[WHAT YOU SHOULD DO]
A word-for-word reproduction of the data below is needed, with no pictures in it.

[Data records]
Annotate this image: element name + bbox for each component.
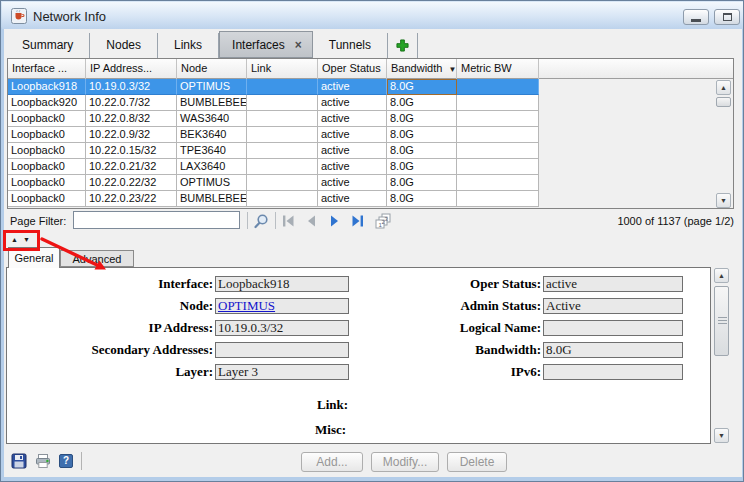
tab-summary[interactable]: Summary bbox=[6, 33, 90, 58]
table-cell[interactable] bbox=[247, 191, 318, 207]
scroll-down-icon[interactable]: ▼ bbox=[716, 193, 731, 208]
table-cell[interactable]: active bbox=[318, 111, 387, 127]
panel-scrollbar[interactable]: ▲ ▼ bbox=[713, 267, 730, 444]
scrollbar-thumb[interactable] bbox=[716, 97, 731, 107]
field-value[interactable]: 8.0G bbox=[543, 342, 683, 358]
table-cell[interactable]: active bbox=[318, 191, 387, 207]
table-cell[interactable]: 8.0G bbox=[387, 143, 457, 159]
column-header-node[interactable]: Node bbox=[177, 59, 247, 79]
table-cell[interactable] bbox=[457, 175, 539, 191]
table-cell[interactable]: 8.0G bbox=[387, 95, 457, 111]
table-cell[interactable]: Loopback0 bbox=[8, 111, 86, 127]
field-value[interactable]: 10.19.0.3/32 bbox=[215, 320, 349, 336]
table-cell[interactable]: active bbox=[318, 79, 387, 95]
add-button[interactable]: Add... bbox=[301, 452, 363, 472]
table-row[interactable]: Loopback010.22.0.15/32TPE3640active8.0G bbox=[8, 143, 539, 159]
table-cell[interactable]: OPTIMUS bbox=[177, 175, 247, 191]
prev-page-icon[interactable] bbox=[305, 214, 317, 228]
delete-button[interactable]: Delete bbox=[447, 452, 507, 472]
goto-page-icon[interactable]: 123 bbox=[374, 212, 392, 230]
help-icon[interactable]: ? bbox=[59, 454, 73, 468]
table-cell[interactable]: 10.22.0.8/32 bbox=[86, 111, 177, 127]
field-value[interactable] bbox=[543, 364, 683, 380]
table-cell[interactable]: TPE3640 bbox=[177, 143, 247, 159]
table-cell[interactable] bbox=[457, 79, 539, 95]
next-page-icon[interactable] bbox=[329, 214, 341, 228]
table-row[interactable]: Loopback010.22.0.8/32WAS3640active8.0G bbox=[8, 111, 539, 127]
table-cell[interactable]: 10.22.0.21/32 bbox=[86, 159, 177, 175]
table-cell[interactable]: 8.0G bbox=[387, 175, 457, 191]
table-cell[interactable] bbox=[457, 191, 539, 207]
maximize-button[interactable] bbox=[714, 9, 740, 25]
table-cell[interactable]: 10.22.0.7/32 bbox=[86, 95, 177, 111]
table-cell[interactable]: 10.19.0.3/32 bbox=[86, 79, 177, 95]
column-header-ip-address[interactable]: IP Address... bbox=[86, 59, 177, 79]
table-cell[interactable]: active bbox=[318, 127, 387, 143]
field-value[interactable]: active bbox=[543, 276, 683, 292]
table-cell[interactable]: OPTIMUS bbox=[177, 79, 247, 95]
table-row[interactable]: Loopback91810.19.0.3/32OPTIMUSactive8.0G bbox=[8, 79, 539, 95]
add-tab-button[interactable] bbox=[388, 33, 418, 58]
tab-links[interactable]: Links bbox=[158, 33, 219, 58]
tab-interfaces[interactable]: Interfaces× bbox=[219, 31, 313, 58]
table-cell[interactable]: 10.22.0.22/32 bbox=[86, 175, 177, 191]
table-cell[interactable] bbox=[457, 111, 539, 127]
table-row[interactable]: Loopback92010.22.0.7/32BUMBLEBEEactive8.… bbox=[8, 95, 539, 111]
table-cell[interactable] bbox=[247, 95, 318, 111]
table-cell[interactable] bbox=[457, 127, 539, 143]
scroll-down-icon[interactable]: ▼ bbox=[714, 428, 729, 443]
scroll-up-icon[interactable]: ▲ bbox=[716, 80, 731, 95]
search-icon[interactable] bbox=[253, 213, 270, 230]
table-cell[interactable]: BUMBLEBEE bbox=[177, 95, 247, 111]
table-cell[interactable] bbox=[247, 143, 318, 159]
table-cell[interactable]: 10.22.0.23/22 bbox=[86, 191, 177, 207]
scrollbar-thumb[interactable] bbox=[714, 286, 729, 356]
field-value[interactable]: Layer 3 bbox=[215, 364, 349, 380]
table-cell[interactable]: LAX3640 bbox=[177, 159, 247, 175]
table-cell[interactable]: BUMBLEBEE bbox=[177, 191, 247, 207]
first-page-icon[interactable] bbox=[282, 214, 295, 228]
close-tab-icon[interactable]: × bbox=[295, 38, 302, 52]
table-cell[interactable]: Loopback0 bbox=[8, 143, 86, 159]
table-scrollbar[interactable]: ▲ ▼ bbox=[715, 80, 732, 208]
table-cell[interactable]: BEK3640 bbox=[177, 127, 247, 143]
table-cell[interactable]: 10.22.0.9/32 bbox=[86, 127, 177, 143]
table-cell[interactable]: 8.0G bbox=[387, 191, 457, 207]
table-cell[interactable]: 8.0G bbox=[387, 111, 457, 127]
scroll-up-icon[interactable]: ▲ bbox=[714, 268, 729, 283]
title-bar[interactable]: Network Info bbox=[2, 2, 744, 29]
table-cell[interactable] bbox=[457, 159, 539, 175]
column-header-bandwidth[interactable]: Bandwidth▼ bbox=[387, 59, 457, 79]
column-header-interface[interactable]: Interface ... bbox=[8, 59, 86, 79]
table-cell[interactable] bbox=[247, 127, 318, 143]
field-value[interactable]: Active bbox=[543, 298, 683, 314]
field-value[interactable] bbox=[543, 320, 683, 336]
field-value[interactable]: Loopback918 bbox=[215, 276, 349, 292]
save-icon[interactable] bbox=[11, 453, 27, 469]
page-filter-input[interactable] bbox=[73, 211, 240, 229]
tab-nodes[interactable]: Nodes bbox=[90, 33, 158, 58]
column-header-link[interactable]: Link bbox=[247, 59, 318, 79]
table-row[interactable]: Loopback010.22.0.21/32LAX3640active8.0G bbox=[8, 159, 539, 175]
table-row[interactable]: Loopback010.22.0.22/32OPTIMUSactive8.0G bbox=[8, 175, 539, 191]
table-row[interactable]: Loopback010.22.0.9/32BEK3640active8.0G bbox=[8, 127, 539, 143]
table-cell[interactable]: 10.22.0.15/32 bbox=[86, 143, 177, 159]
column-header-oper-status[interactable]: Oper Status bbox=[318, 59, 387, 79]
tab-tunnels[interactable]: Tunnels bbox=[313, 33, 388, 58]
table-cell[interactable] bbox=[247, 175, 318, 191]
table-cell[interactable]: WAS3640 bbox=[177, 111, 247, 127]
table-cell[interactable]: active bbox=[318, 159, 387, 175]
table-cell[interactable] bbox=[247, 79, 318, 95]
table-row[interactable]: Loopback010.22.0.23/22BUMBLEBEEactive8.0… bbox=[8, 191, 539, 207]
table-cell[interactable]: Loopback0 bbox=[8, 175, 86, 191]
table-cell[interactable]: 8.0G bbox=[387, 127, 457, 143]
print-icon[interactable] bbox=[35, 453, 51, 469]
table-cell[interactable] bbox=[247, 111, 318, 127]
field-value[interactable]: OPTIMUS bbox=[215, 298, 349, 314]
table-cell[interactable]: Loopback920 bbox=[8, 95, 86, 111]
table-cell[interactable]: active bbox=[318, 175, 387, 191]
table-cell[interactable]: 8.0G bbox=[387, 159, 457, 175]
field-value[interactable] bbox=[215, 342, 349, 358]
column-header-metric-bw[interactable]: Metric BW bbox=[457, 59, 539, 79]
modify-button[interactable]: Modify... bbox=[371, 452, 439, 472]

[REPLY TO THE EXERCISE]
Annotate this image: element name + bbox for each component.
tab-summary[interactable]: Summary bbox=[6, 33, 90, 58]
table-cell[interactable] bbox=[247, 191, 318, 207]
scroll-down-icon[interactable]: ▼ bbox=[716, 193, 731, 208]
table-cell[interactable]: active bbox=[318, 111, 387, 127]
panel-scrollbar[interactable]: ▲ ▼ bbox=[713, 267, 730, 444]
scrollbar-thumb[interactable] bbox=[716, 97, 731, 107]
field-value[interactable]: 8.0G bbox=[543, 342, 683, 358]
table-cell[interactable]: active bbox=[318, 191, 387, 207]
table-cell[interactable]: 8.0G bbox=[387, 143, 457, 159]
column-header-node[interactable]: Node bbox=[177, 59, 247, 79]
table-cell[interactable] bbox=[457, 175, 539, 191]
table-cell[interactable]: 8.0G bbox=[387, 95, 457, 111]
table-cell[interactable]: Loopback0 bbox=[8, 111, 86, 127]
field-value[interactable]: 10.19.0.3/32 bbox=[215, 320, 349, 336]
table-cell[interactable]: active bbox=[318, 79, 387, 95]
add-button[interactable]: Add... bbox=[301, 452, 363, 472]
table-row[interactable]: Loopback010.22.0.15/32TPE3640active8.0G bbox=[8, 143, 539, 159]
table-cell[interactable]: OPTIMUS bbox=[177, 175, 247, 191]
prev-page-icon[interactable] bbox=[305, 214, 317, 228]
delete-button[interactable]: Delete bbox=[447, 452, 507, 472]
goto-page-icon[interactable]: 123 bbox=[374, 212, 392, 230]
help-icon[interactable]: ? bbox=[59, 454, 73, 468]
table-cell[interactable]: 10.22.0.8/32 bbox=[86, 111, 177, 127]
field-value[interactable] bbox=[543, 364, 683, 380]
table-cell[interactable]: TPE3640 bbox=[177, 143, 247, 159]
table-cell[interactable] bbox=[457, 79, 539, 95]
next-page-icon[interactable] bbox=[329, 214, 341, 228]
table-row[interactable]: Loopback010.22.0.8/32WAS3640active8.0G bbox=[8, 111, 539, 127]
table-cell[interactable]: 10.22.0.21/32 bbox=[86, 159, 177, 175]
table-cell[interactable]: 8.0G bbox=[387, 175, 457, 191]
table-cell[interactable] bbox=[457, 191, 539, 207]
maximize-button[interactable] bbox=[714, 9, 740, 25]
table-cell[interactable]: 10.22.0.7/32 bbox=[86, 95, 177, 111]
table-cell[interactable]: 10.19.0.3/32 bbox=[86, 79, 177, 95]
column-header-ip-address[interactable]: IP Address... bbox=[86, 59, 177, 79]
table-cell[interactable]: active bbox=[318, 127, 387, 143]
field-value[interactable]: active bbox=[543, 276, 683, 292]
table-cell[interactable]: OPTIMUS bbox=[177, 79, 247, 95]
table-row[interactable]: Loopback91810.19.0.3/32OPTIMUSactive8.0G bbox=[8, 79, 539, 95]
add-tab-button[interactable] bbox=[388, 33, 418, 58]
tab-links[interactable]: Links bbox=[158, 33, 219, 58]
tab-interfaces[interactable]: Interfaces× bbox=[219, 31, 313, 58]
table-cell[interactable]: 10.22.0.22/32 bbox=[86, 175, 177, 191]
table-cell[interactable] bbox=[457, 111, 539, 127]
table-row[interactable]: Loopback92010.22.0.7/32BUMBLEBEEactive8.… bbox=[8, 95, 539, 111]
table-cell[interactable] bbox=[247, 95, 318, 111]
table-cell[interactable] bbox=[457, 127, 539, 143]
scroll-down-icon[interactable]: ▼ bbox=[714, 428, 729, 443]
scroll-up-icon[interactable]: ▲ bbox=[716, 80, 731, 95]
search-icon[interactable] bbox=[253, 213, 270, 230]
table-cell[interactable]: BUMBLEBEE bbox=[177, 95, 247, 111]
table-cell[interactable] bbox=[247, 143, 318, 159]
table-cell[interactable]: 10.22.0.23/22 bbox=[86, 191, 177, 207]
scrollbar-thumb[interactable] bbox=[714, 286, 729, 356]
field-value[interactable]: Layer 3 bbox=[215, 364, 349, 380]
table-cell[interactable]: LAX3640 bbox=[177, 159, 247, 175]
table-cell[interactable]: BUMBLEBEE bbox=[177, 191, 247, 207]
first-page-icon[interactable] bbox=[282, 214, 295, 228]
close-tab-icon[interactable]: × bbox=[295, 38, 302, 52]
table-cell[interactable]: Loopback0 bbox=[8, 143, 86, 159]
table-scrollbar[interactable]: ▲ ▼ bbox=[715, 80, 732, 208]
table-cell[interactable]: BEK3640 bbox=[177, 127, 247, 143]
table-cell[interactable]: 10.22.0.9/32 bbox=[86, 127, 177, 143]
table-cell[interactable]: 8.0G bbox=[387, 191, 457, 207]
table-cell[interactable]: 8.0G bbox=[387, 111, 457, 127]
scroll-up-icon[interactable]: ▲ bbox=[714, 268, 729, 283]
title-bar[interactable]: Network Info bbox=[2, 2, 744, 29]
table-cell[interactable] bbox=[457, 159, 539, 175]
column-header-bandwidth[interactable]: Bandwidth▼ bbox=[387, 59, 457, 79]
column-header-interface[interactable]: Interface ... bbox=[8, 59, 86, 79]
table-cell[interactable] bbox=[247, 127, 318, 143]
field-value[interactable]: Active bbox=[543, 298, 683, 314]
field-value[interactable] bbox=[543, 320, 683, 336]
field-value[interactable]: Loopback918 bbox=[215, 276, 349, 292]
save-icon[interactable] bbox=[11, 453, 27, 469]
page-filter-input[interactable] bbox=[73, 211, 240, 229]
tab-nodes[interactable]: Nodes bbox=[90, 33, 158, 58]
column-header-link[interactable]: Link bbox=[247, 59, 318, 79]
table-row[interactable]: Loopback010.22.0.21/32LAX3640active8.0G bbox=[8, 159, 539, 175]
table-row[interactable]: Loopback010.22.0.22/32OPTIMUSactive8.0G bbox=[8, 175, 539, 191]
table-row[interactable]: Loopback010.22.0.9/32BEK3640active8.0G bbox=[8, 127, 539, 143]
table-cell[interactable]: 10.22.0.15/32 bbox=[86, 143, 177, 159]
column-header-oper-status[interactable]: Oper Status bbox=[318, 59, 387, 79]
tab-tunnels[interactable]: Tunnels bbox=[313, 33, 388, 58]
table-cell[interactable] bbox=[247, 175, 318, 191]
table-cell[interactable]: WAS3640 bbox=[177, 111, 247, 127]
table-cell[interactable]: active bbox=[318, 159, 387, 175]
table-cell[interactable] bbox=[247, 79, 318, 95]
table-row[interactable]: Loopback010.22.0.23/22BUMBLEBEEactive8.0… bbox=[8, 191, 539, 207]
table-cell[interactable]: Loopback0 bbox=[8, 175, 86, 191]
table-cell[interactable]: 8.0G bbox=[387, 127, 457, 143]
print-icon[interactable] bbox=[35, 453, 51, 469]
table-cell[interactable] bbox=[247, 111, 318, 127]
field-value[interactable]: OPTIMUS bbox=[215, 298, 349, 314]
table-cell[interactable]: Loopback920 bbox=[8, 95, 86, 111]
table-cell[interactable]: active bbox=[318, 175, 387, 191]
table-cell[interactable]: 8.0G bbox=[387, 159, 457, 175]
field-value[interactable] bbox=[215, 342, 349, 358]
column-header-metric-bw[interactable]: Metric BW bbox=[457, 59, 539, 79]
modify-button[interactable]: Modify... bbox=[371, 452, 439, 472]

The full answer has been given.